In the late 1950s, the University of California, Berkeley started cracking down on campus politicking. By the ’60s, this effort almost became a total ban. The backlash congealed into the famous Free Speech Movement, whose strategy was to make sure that any rulebreakers were accompanied by dozens (or more) others. This way, the ban’s enemies could paralyze virtually any disciplinary enforcement. The signature moment was a march to a central campus building where participants held giant signs in favor of free speech.

There’s an iconic photo of the demonstrators marching through Sather Gate in November 1964. Ironically, they could not have done so in recent weeks: The antithesis of the Free Speech Movement, at the center of what is now the antithesis of Berkeley 1964, has had the gate blocked off. Pro-Hamas activists on campus have been blocking the gate and harassing any Jewish students in the vicinity. This comes on the heels of the same group’s violent and highly symbolic night of fascist role playing, in which they forced the cancellation of a Jewish speaker by physically assaulting a Jewish woman, spitting on others, smashing the venue’s window and hurling obscenities that wouldn’t have sounded out of place in The Zone of Interest.

It is appropriate, then, that the jackboot siege of Sather Gate was protested on Monday by a peaceful but determined march of Jews reprising their role as enemies of blood-and-soil racial hierarchies. “At noon,” an ABC affiliate reported that “the Jewish students marched onto Sproul Plaza and instead of passing through Sather Gate and past the banner, they avoided a confrontation by literally fording the creek to get to the other side on a foot path.” The report continues: “The crowd of 200 Jewish supporters ended up in front of California Hall where faculty members offered their support, commenting on the Feb. 26 disturbance that forced Jewish students to move off campus.”

That Feb. 26 incident was the breaking point. Anti-Semitic harassment and threats have been part of life for students there since Oct. 7. Other Jews have been assaulted on campus. A federal civil-rights complaint alleges that two-dozen law-school groups have anti-Jewish policies. Kosher restaurants have been targeted. It’s reached the point where one Jewish Berkeley professor is staging a live-in at his campus office.

Berkeley’s repression of Jewish civil rights won’t be solved by one march, but the change in posture to visible protest is welcome. The students and families tried working with the administration but have been ignored at every turn. A school spokesman even admitted the university would not be taking down the Palestine banner blocking part of campus because, although it clearly violates campus rules, “we assessed that using law-enforcement to clear it would create turmoil.” And God forbid there should be turmoil!

Back to that professor: His name is Ron Hassner, and he is the Israel studies chair at Berkeley.

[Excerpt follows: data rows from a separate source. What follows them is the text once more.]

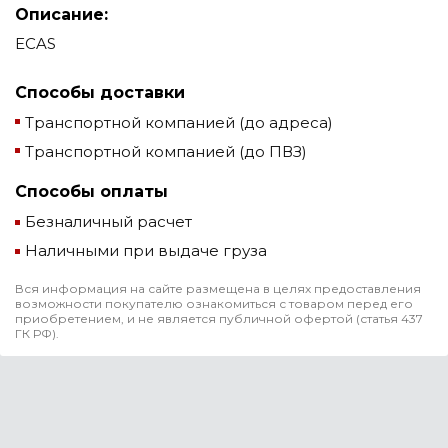
Описание:
ECAS
Способы доставки
Транспортной компанией (до адреса)
Транспортной компанией (до ПВЗ)
Способы оплаты
Безналичный расчет
Наличными при выдаче груза
Вся информация на сайте размещена в целях предоставления
возможности покупателю ознакомиться с товаром перед его
приобретением, и не является публичной офертой (статья 437
ГК РФ).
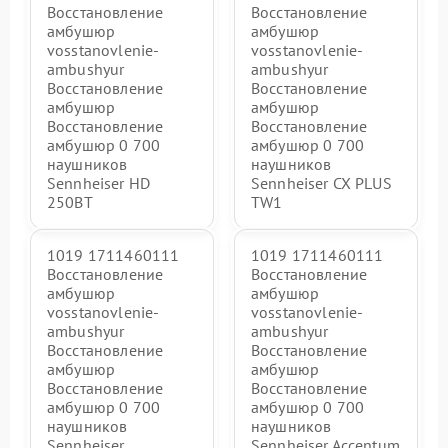
Восстановление
Восстановление
амбушюр
амбушюр
vosstanovlenie-
vosstanovlenie-
ambushyur
ambushyur
Восстановление
Восстановление
амбушюр
амбушюр
Восстановление
Восстановление
амбушюр 0 700
амбушюр 0 700
наушников
наушников
Sennheiser HD
Sennheiser CX PLUS
250BT
TW1
1019 1711460111
1019 1711460111
Восстановление
Восстановление
амбушюр
амбушюр
vosstanovlenie-
vosstanovlenie-
ambushyur
ambushyur
Восстановление
Восстановление
амбушюр
амбушюр
Восстановление
Восстановление
амбушюр 0 700
амбушюр 0 700
наушников
наушников
Sennheiser
Sennheiser Accentum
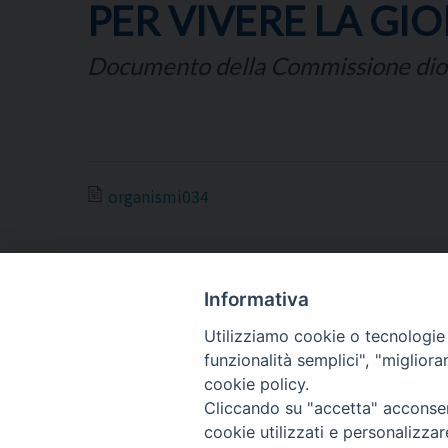
PER VIVERE LA GI
Documento della Commissione dio
organismi034
Informativa
Utilizziamo cookie o tecnologie s
ARCIDIOCESI DI
funzionalità semplici", "miglior
TRANI
cookie policy.
Cliccando su "accetta" acconsent
BARLETTA
cookie utilizzati e personalizza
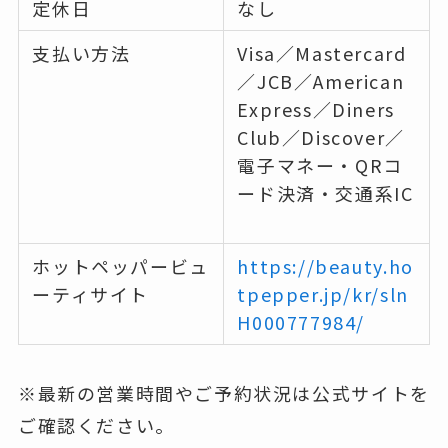
定休日
なし
支払い方法
Visa／Mastercard
／JCB／American
Express／Diners
Club／Discover／
電子マネー・QRコ
ード決済・交通系IC
ホットペッパービュ
https://beauty.ho
ーティサイト
tpepper.jp/kr/sln
H000777984/
※最新の営業時間やご予約状況は公式サイトを
ご確認ください。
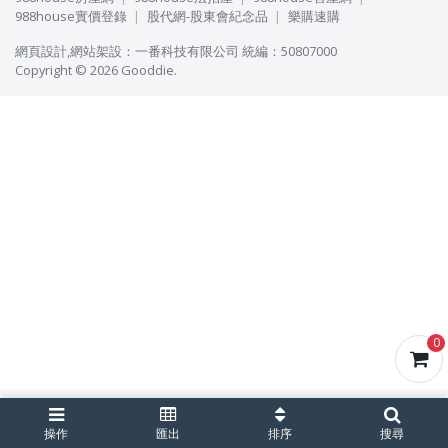
988house實價登錄
股代網-股東會紀念品
樂購速購
網頁設計
,
網站架設
：
一番科技有限公司
統編：50807000
Copyright © 2026 Gooddie.
0
操作
匯出
排序
搜尋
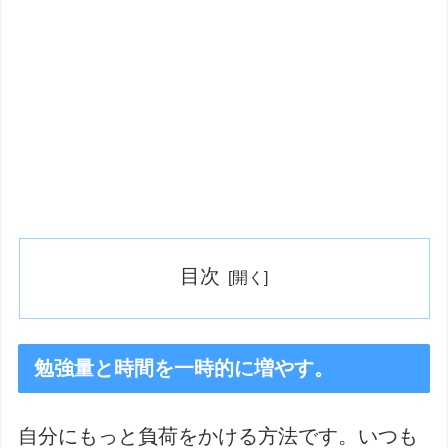
目次
勉強量と時間を一時的に増やす。
自分にもっと負荷をかける方法です。いつも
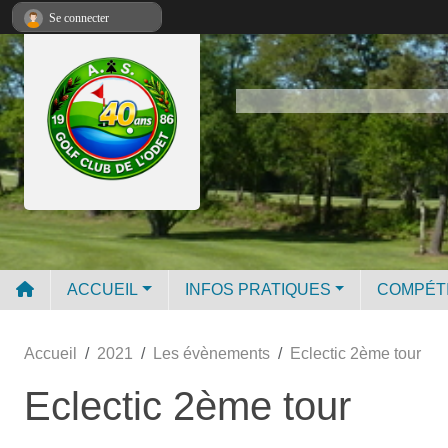
Panneau de gestion des cookies
Se connecter
ACCUEIL
INFOS PRATIQUES
COMPÉT
Accueil
2021
Les évènements
Eclectic 2ème tour
Eclectic 2ème tour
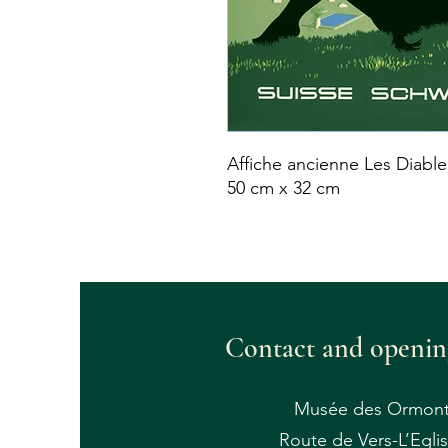
Affiche ancienne Les Diabler
50 cm x 32 cm
Contact and openin
Musée des Ormont
Route de Vers-L’Eglis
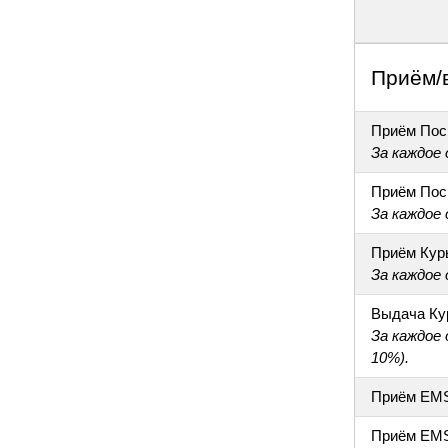
Приём/
Приём Пос
За каждое
Приём Пос
За каждое
Приём Кур
За каждое
Выдача Ку
За каждое
10%).
Приём EM
Приём EM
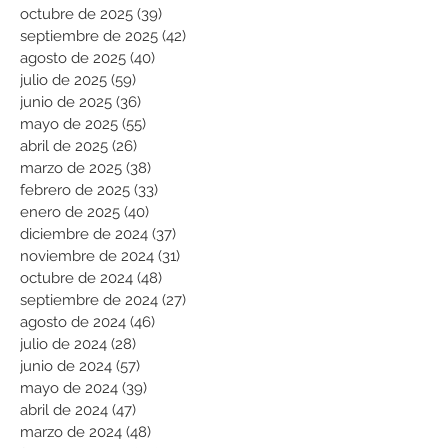
octubre de 2025
(39)
39 entradas
septiembre de 2025
(42)
42 entradas
agosto de 2025
(40)
40 entradas
julio de 2025
(59)
59 entradas
junio de 2025
(36)
36 entradas
mayo de 2025
(55)
55 entradas
abril de 2025
(26)
26 entradas
marzo de 2025
(38)
38 entradas
febrero de 2025
(33)
33 entradas
enero de 2025
(40)
40 entradas
diciembre de 2024
(37)
37 entradas
noviembre de 2024
(31)
31 entradas
octubre de 2024
(48)
48 entradas
septiembre de 2024
(27)
27 entradas
agosto de 2024
(46)
46 entradas
julio de 2024
(28)
28 entradas
junio de 2024
(57)
57 entradas
mayo de 2024
(39)
39 entradas
abril de 2024
(47)
47 entradas
marzo de 2024
(48)
48 entradas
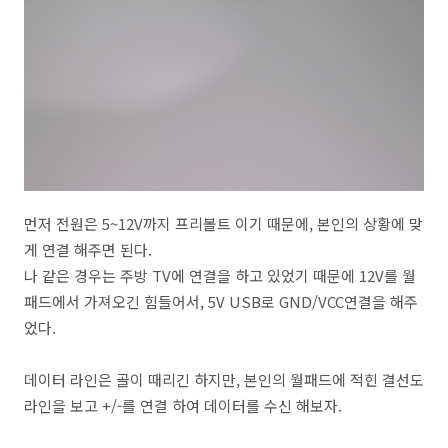
먼저 전원은 5~12V까지 프리볼트 이기 때문에, 본인의 상황에 맞
게 연결 해주면 된다.
나 같은 경우는 주방 TV에 연결을 하고 있었기 때문에 12V를 월
패드에서 가져오긴 힘들어서, 5V USB로 GND/VCC연결을 해주
었다.
데이터 라인은 골이 때리긴 하지만, 본인의 월패드에 적힌 결선도
라인을 보고 +/-를 연결 하여 데이터를 수신 해보자.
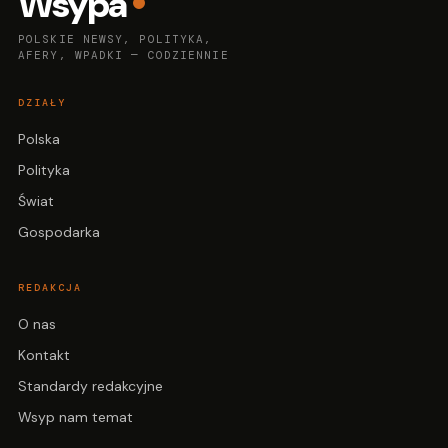
Wsypa
POLSKIE NEWSY, POLITYKA,
AFERY, WPADKI — CODZIENNIE
DZIAŁY
Polska
Polityka
Świat
Gospodarka
REDAKCJA
O nas
Kontakt
Standardy redakcyjne
Wsyp nam temat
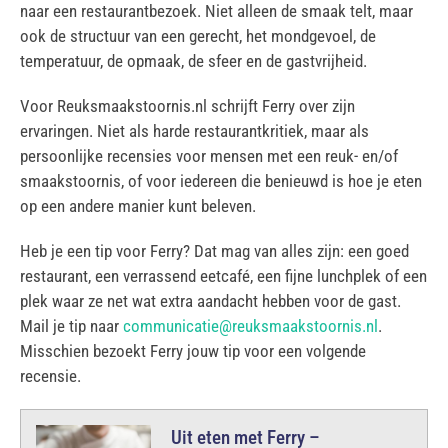
naar een restaurantbezoek. Niet alleen de smaak telt, maar
ook de structuur van een gerecht, het mondgevoel, de
temperatuur, de opmaak, de sfeer en de gastvrijheid.
Voor Reuksmaakstoornis.nl schrijft Ferry over zijn
ervaringen. Niet als harde restaurantkritiek, maar als
persoonlijke recensies voor mensen met een reuk- en/of
smaakstoornis, of voor iedereen die benieuwd is hoe je eten
op een andere manier kunt beleven.
Heb je een tip voor Ferry? Dat mag van alles zijn: een goed
restaurant, een verrassend eetcafé, een fijne lunchplek of een
plek waar ze net wat extra aandacht hebben voor de gast.
Mail je tip naar
communicatie@reuksmaakstoornis.nl
.
Misschien bezoekt Ferry jouw tip voor een volgende
recensie.
Uit eten met Ferry –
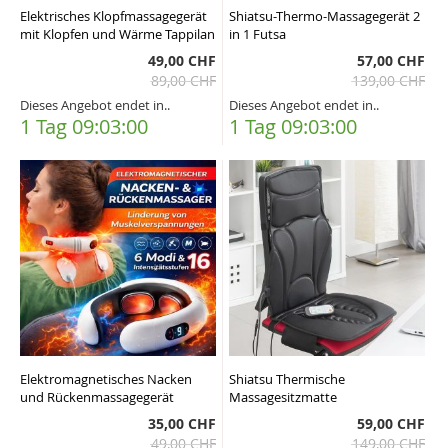
Elektrisches Klopfmassagegerät
Shiatsu-Thermo-Massagegerät 2
mit Klopfen und Wärme Tappilan
in 1 Futsa
49,00 CHF
57,00 CHF
89,00 CHF
139,00 CHF
Dieses Angebot endet in..
Dieses Angebot endet in..
1 Tag 09:02:59
1 Tag 09:02:59
Elektromagnetisches Nacken
Shiatsu Thermische
und Rückenmassagegerät
Massagesitzmatte
35,00 CHF
59,00 CHF
49,00 CHF
149,00 CHF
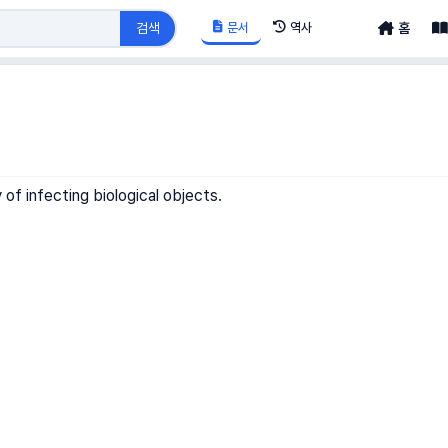
문서
역사
검색
홈
 of infecting biological objects.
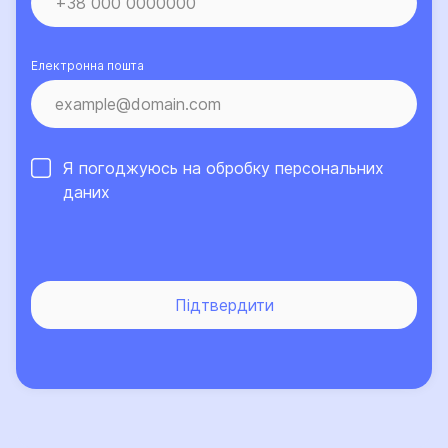
діяльності, що вказана в Частині 1 Договору -
зокрема, але не обмежуючись: пожежа, вибух, витік
води з водопровідних, каналізаційних,
Електронна пошта
опалювальних систем, систем пожежогасіння,
руйнація та/або падіння конструкцій чи їх частин,
споруд чи їх уламків, падіння сторонніх предметів
(скла, шиферу, дерев, вивісок, стовпів, щогл
Я погоджуюсь на обробку
персональних
освітлення та інших конструкцій), ураження
даних
електричним струмом, за винятком виключень, що
передбачені цим Договором. ▪ При цьому подія,
внаслідок якої було завдано шкоду Третім особам,
визнається страховим випадком, якщо: а) вина
Страхувальника визнана рішенням суду, що набуло
Підтвердити
чинності; АБО б) вина Страхувальника визнана
Сторонами у досудовому порядку у письмовому
вигляді.
- Подія визнається страховою за наявності
сукупності таких ознак: - має місце причинно-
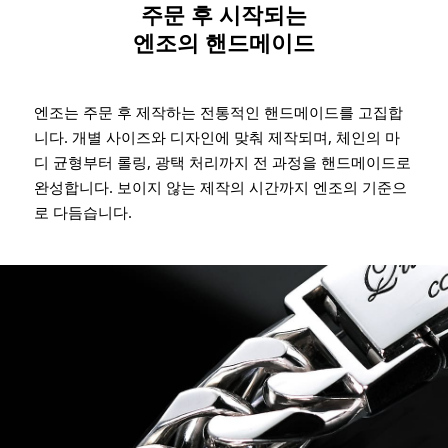
주문 후 시작되는
엔조의 핸드메이드
엔조는 주문 후 제작하는 전통적인 핸드메이드를 고집합
니다. 개별 사이즈와 디자인에 맞춰 제작되며, 체인의 마
디 균형부터 롤링, 광택 처리까지 전 과정을 핸드메이드로
완성합니다. 보이지 않는 제작의 시간까지 엔조의 기준으
로 다듬습니다.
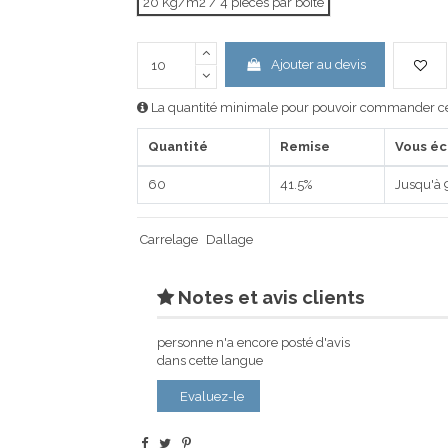
20 Kg/m2 / 4 pièces par boîte
Ajouter au devis
La quantité minimale pour pouvoir commander ce 
Quantité
Remise
Vous é
60
41.5%
Jusqu'à
Carrelage
Dallage
Notes et avis clients
personne n'a encore posté d'avis
dans cette langue
Evaluez-le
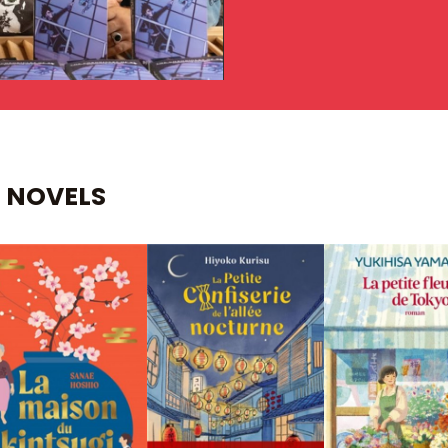
 NOVELS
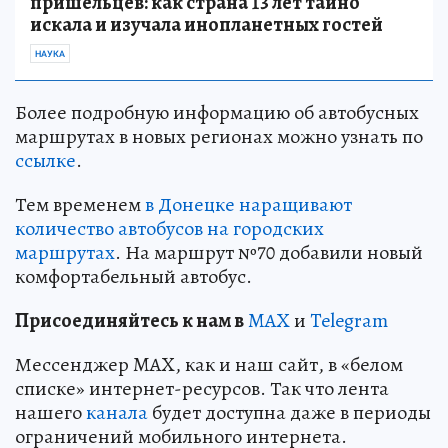
пришельцев: как страна 13 лет тайно
искала и изучала инопланетных гостей
НАУКА
Более подробную информацию об автобусных
маршрутах в новых регионах можно узнать по
ссылке
.
Тем временем
в Донецке наращивают
количество автобусов на городских
маршрутах
. На маршрут №70 добавили новый
комфортабельный автобус.
Пр
и
соединяйтесь к нам в
MAX
и
Telegram
Мессенджер MAX, как и наш сайт, в «белом
списке» интернет-ресурсов. Так что лента
нашего
канала
будет доступна даже в периоды
ограничений мобильного интернета.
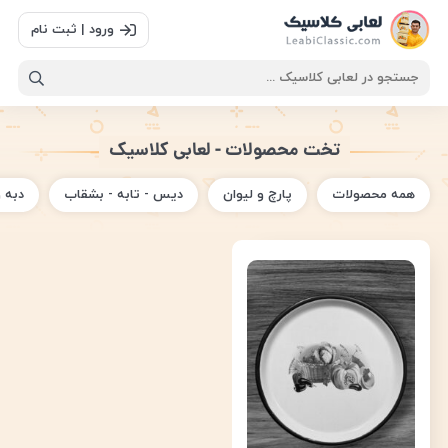
ورود | ثبت نام
تخت محصولات - لعابی کلاسیک
همه محصولات
پارچ و لیوان
دیس - تابه - بشقاب
دبه 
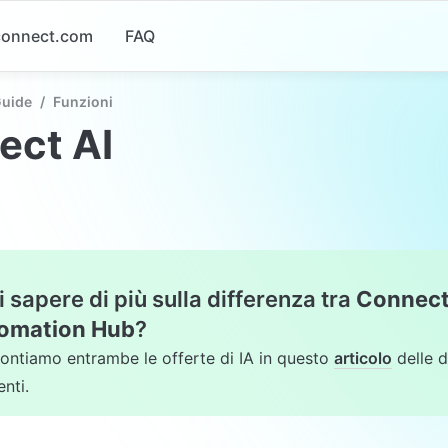
-connect.com
FAQ
Guide
/
Funzioni
ect AI
 sapere di più sulla differenza tra 
Connect
omation Hub
?
ontiamo entrambe le offerte di IA in questo 
articolo
 delle 
nti.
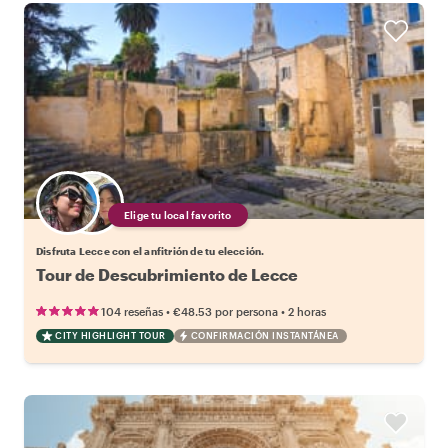
Elige tu local favorito
Disfruta Lecce con el anfitrión de tu elección.
Tour de Descubrimiento de Lecce
•
•
104 reseñas
€48.53
por persona
2 horas
CITY HIGHLIGHT TOUR
CONFIRMACIÓN INSTANTÁNEA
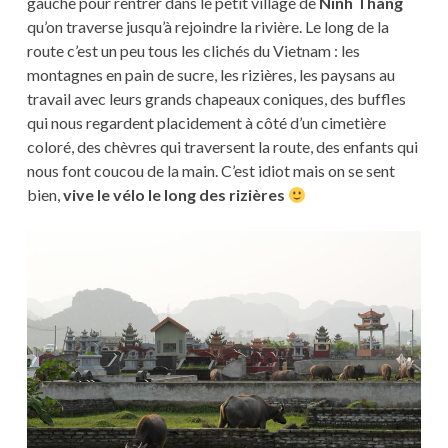
gauche pour rentrer dans le petit village de
Ninh Thang
qu’on traverse jusqu’à rejoindre la rivière. Le long de la
route c’est un peu tous les clichés du Vietnam : les
montagnes en pain de sucre, les rizières, les paysans au
travail avec leurs grands chapeaux coniques, des buffles
qui nous regardent placidement à côté d’un cimetière
coloré, des chèvres qui traversent la route, des enfants qui
nous font coucou de la main. C’est idiot mais on se sent
bien,
vive le vélo le long des rizières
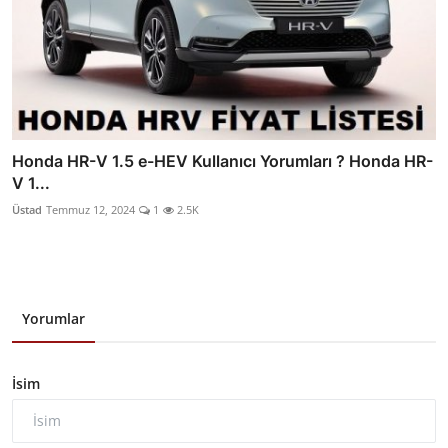
Honda HR-V 1.5 e-HEV Kullanıcı Yorumları ? Honda HR-
V 1...
Üstad
Temmuz 12, 2024
1
2.5K
Yorumlar
İsim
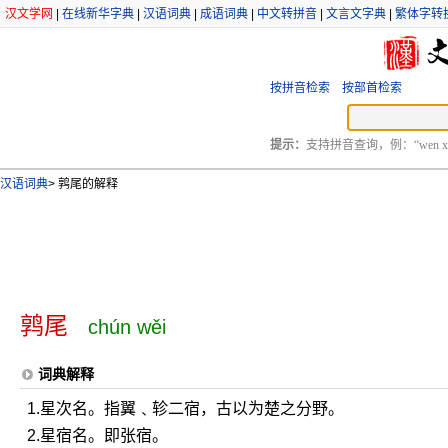
汉文学网
|
在线新华字典
|
汉语词典
|
成语词典
|
中文转拼音
|
文言文字典
|
繁体字转
按拼音检索
按部首检索
提示：
支持拼音查询，例：“wen xu
汉语词典
>
鹑尾的解释
鹑尾
chún wěi
词典解释
1.星次名。指翼﹑轸二宿，古以为楚之分野。
2.星宿名。即张宿。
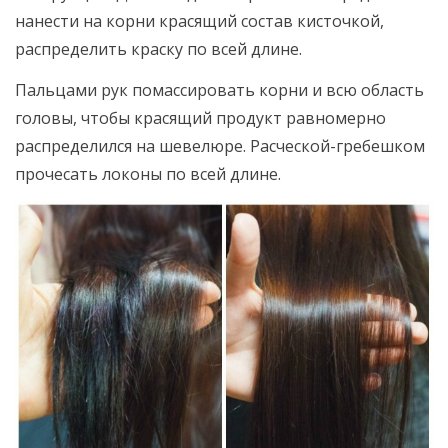
нанести на корни красящий состав кисточкой,
распределить краску по всей длине.
Пальцами рук помассировать корни и всю область
головы, чтобы красящий продукт равномерно
распределился на шевелюре. Расческой-гребешком
прочесать локоны по всей длине.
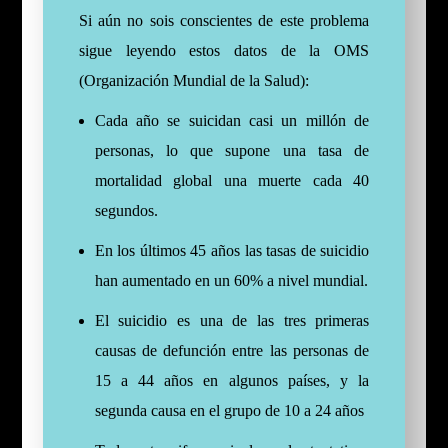
Si aún no sois conscientes de este problema
sigue leyendo estos datos de la OMS
(Organización Mundial de la Salud):
Cada año se suicidan casi un millón de
personas, lo que supone una tasa de
mortalidad global una muerte cada 40
segundos.
En los últimos 45 años las tasas de suicidio
han aumentado en un 60% a nivel mundial.
El suicidio es una de las tres primeras
causas de defunción entre las personas de
15 a 44 años en algunos países, y la
segunda causa en el grupo de 10 a 24 años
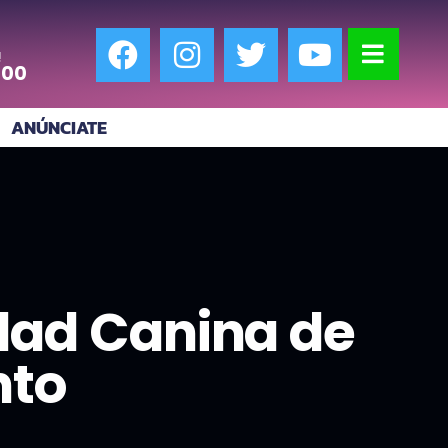
!
:00
ANÚNCIATE
idad Canina de
nto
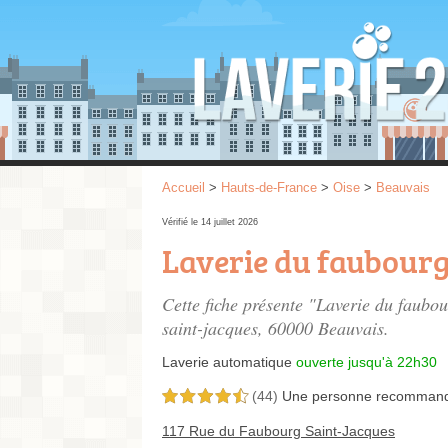
Accueil
>
Hauts-de-France
>
Oise
>
Beauvais
Vérifié le 14 juillet 2026
Laverie du faubour
Cette fiche présente "Laverie du faubo
saint-jacques
, 60000 Beauvais.
Laverie automatique
ouverte jusqu'à 22h30
(44)
Une personne
recomman
4,5 étoiles sur 5
117 Rue du Faubourg Saint-Jacques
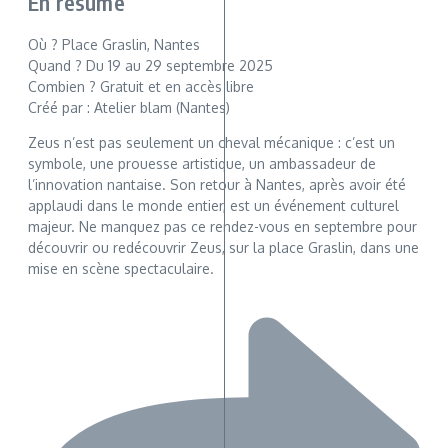
En résumé
Où ? Place Graslin, Nantes
Quand ? Du 19 au 29 septembre 2025
Combien ? Gratuit et en accès libre
Créé par : Atelier blam (Nantes)
Zeus n’est pas seulement un cheval mécanique : c’est un
symbole, une prouesse artistique, un ambassadeur de
l’innovation nantaise. Son retour à Nantes, après avoir été
applaudi dans le monde entier, est un événement culturel
majeur. Ne manquez pas ce rendez-vous en septembre pour
découvrir ou redécouvrir Zeus, sur la place Graslin, dans une
mise en scène spectaculaire.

Until the school takes certain steps to ensure the safety of its Jewish students, Hassner isn’t leaving his office. It is a brilliant move both in ways expected and unexpected.

As a sit-in, it complements Monday’s on-campus march as another way the Jewish community at the school is turning protest culture on its head. The only nonviolent civil rights demonstrators in Berkeley are the Jews. But Hassner’s sit-in (live-in?) also became something of a beacon both for faculty and students.

“This has become the happy place, where Jewish students and faculty come to chat with one another and eat together and keep me company and encourage me, because I still smell good,” Hassner told JTA, joking about the fact that he doesn’t have a shower in his office.

He’s going to teach his classes over Zoom, and he leaves the lights on at night. There is never a moment when a passerby or even someone outside the building who can see the one light on wouldn’t be confronted with Hassner’s reminder of the school’s failures.

Hassner’s demands: Reopen Sather Gate to all students, formally apologize to and reinvite the Israeli guest speaker whose event was canceled by the violent mob, and take up mandatory training in anti-Semitism and Islamophobia by supervisors.

As Meatloaf famously sang, two out of three ain’t bad. The mandatory training part will make no difference, and it misunderstands the nature of the problem. Pro-Hamas hordes on campus are not accidentally drifting from criticism of Israel into anti-Semitism. They are starting and ending at genocidal Jew-hatred, and they have no interest in pretending otherwise. We don’t need people trained to recognize that a student putting their hands around the neck of a Jewish woman on campus and choking her is bad. We need people trained to enforce the rules and ensure those who go around assaulting women never set food on this or any other campus again. They’re not going to get that at Berkeley though, since the administration keeps saying it won’t take down a banner blocking a public walkway.

For now, it’s a pleasure watching students and faculty take up residence in the sight lines of administrators who would otherwise do their best to look away. And it’s encouraging to see that although U.S. college administrators have nary a spine among them, that isn’t true of the Jews.